Australia is poised to sign a new upgraded defence pact with Indonesia by the end of this month as the federal government prepares to welcome the incoming Indonesian President Prabowo Subianto to Canberra.
The government has framed it as the most strategically significant bilateral agreement with Indonesia since at least 2006, when the two countries reset security ties by signing the Lombok Treaty.
Australia and Indonesia confirmed in February they would upgrade their 2012 defence pact to a new binding agreement, with Defence Minister Richard Marles aiming to complete "lightning-fast" negotiations within three months.

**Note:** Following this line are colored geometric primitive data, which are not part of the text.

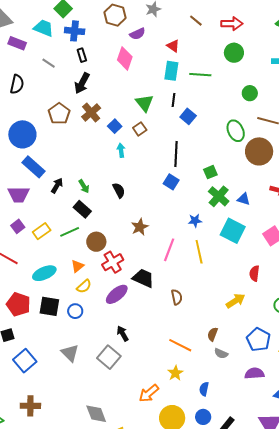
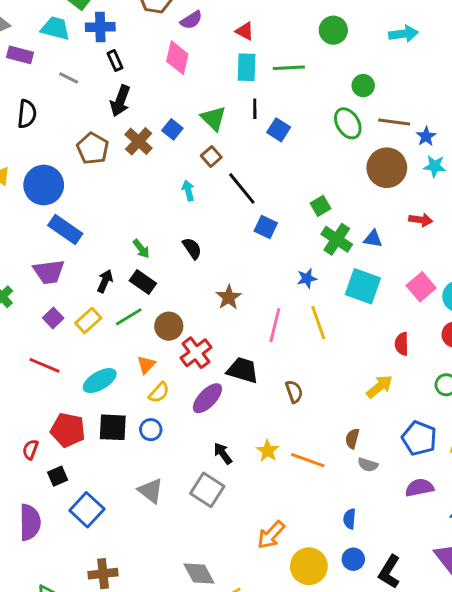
blue square: (115, 126) -> (172, 129), moved
green ellipse: (236, 131) -> (348, 123), moved
black line: (176, 154) -> (242, 188), moved, turned -35
black arrow: (57, 185) -> (105, 281), moved
yellow star: (175, 373) -> (268, 451), moved

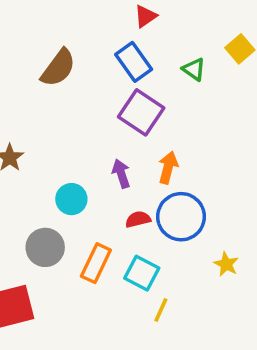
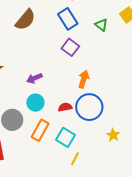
purple square: (141, 112) -> (70, 47), size x0.7
purple arrow: (121, 174) -> (34, 78), moved, turned -98
cyan circle: (71, 199) -> (35, 103), moved

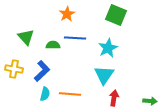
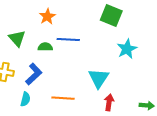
orange star: (67, 14) -> (47, 16), moved
cyan star: (108, 48) -> (127, 49), moved
cyan semicircle: (45, 94) -> (25, 99), moved

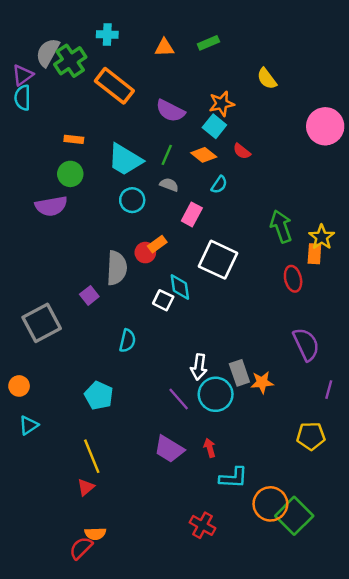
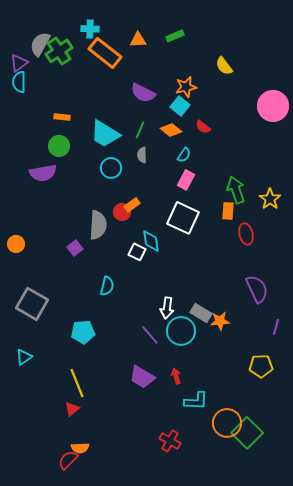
orange rectangle: (114, 86) -> (105, 53), moved
gray semicircle: (169, 185) -> (142, 155), turned -112
pink rectangle: (192, 214) -> (186, 180), moved
orange rectangle: (314, 254) -> (228, 211), moved
gray square: (42, 323) -> (32, 304), moved, turned -32
gray rectangle: (239, 373) -> (201, 313), turned -40
orange circle: (19, 386) -> (16, 244), moved
cyan pentagon: (99, 395) -> (83, 332), turned -30

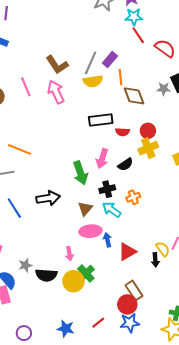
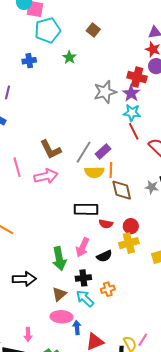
yellow semicircle: (93, 81) -> (94, 172), moved
pink arrow: (56, 92) -> (46, 176), turned 95
pink arrow: (69, 254) -> (28, 334), moved

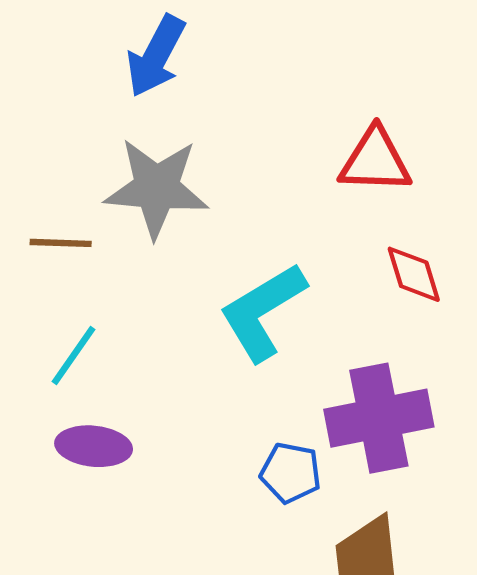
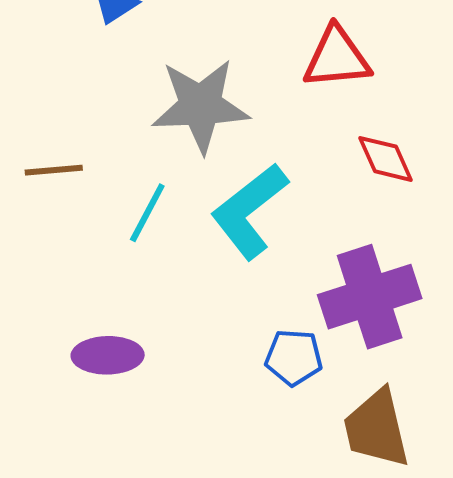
gray star: (156, 188) -> (200, 106), moved
cyan line: (73, 356) -> (147, 213), moved

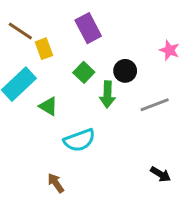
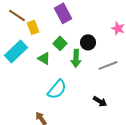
green triangle: (48, 106) -> (44, 58), moved
cyan semicircle: (79, 140) -> (57, 89), turned -30
black arrow: (161, 174) -> (100, 101), moved

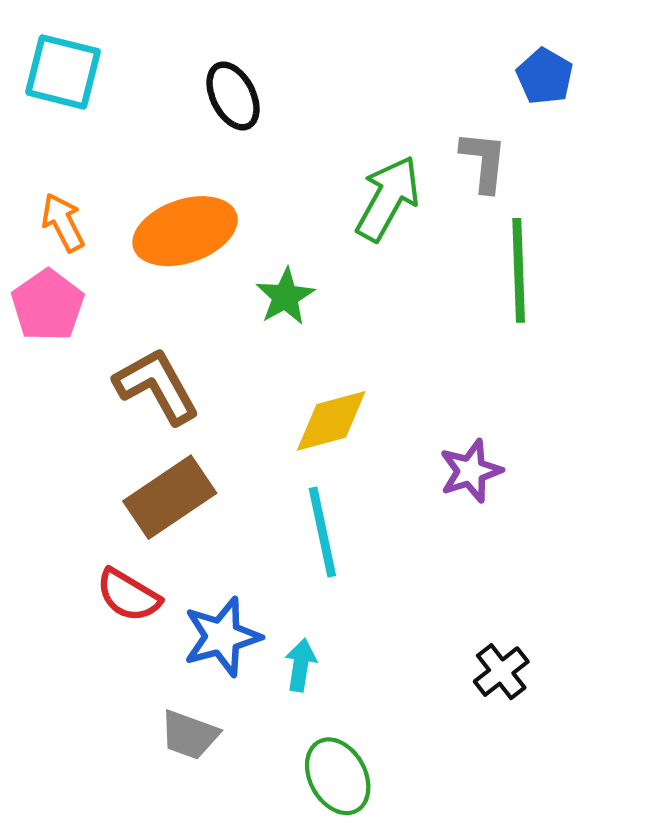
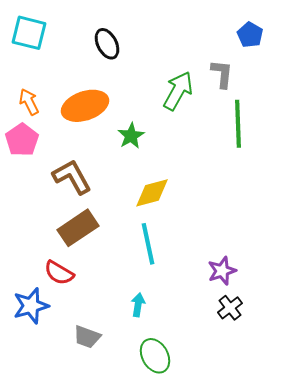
purple star: (471, 471) -> (222, 271), moved
blue star: (222, 637) -> (31, 306), moved

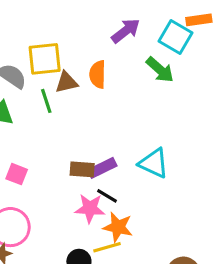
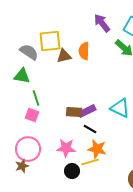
purple arrow: (126, 31) -> (102, 23), turned -90
green line: (46, 101) -> (36, 98), moved
pink star: (90, 208) -> (66, 148), moved

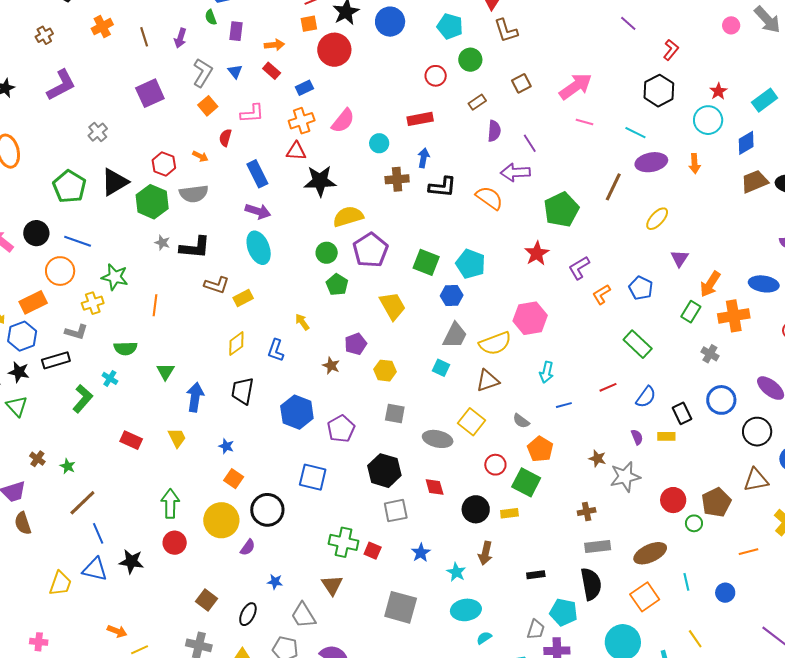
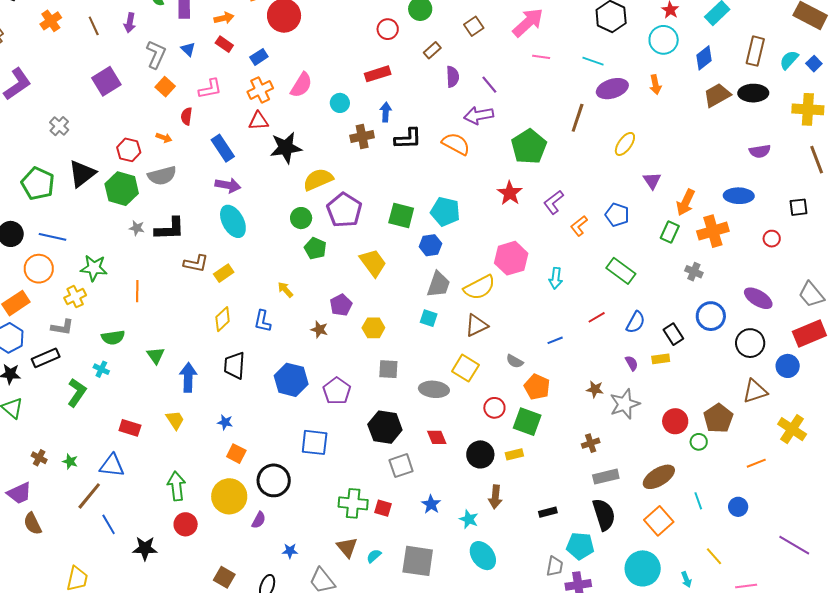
cyan arrow: (546, 372) -> (556, 278), moved
blue triangle: (95, 569) -> (112, 465), moved
cyan ellipse: (466, 610) -> (483, 556), turned 68
cyan semicircle: (484, 638) -> (374, 556), moved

The negotiations haven't gone quite that quickly, but the ABC has been told that discussions are now in their final phase and that Mr Marles is planning to travel to Indonesia near the end of this month to sign the agreement with Mr Prabowo.
Prime Minister Anthony Albanese also confirmed yesterday that Mr Prabowo – who is continuing to serve as defence minister ahead of being sworn in this October – will make a separate visit to Canberra in the coming two weeks.
"I will welcome the Indonesian defence minister in the next fortnight, who is coming to Canberra, and he'll have meetings with my cabinet," he said.
"In a matter of weeks, I will attend his inauguration. And the cooperation that we have with Indonesia is very strong indeed."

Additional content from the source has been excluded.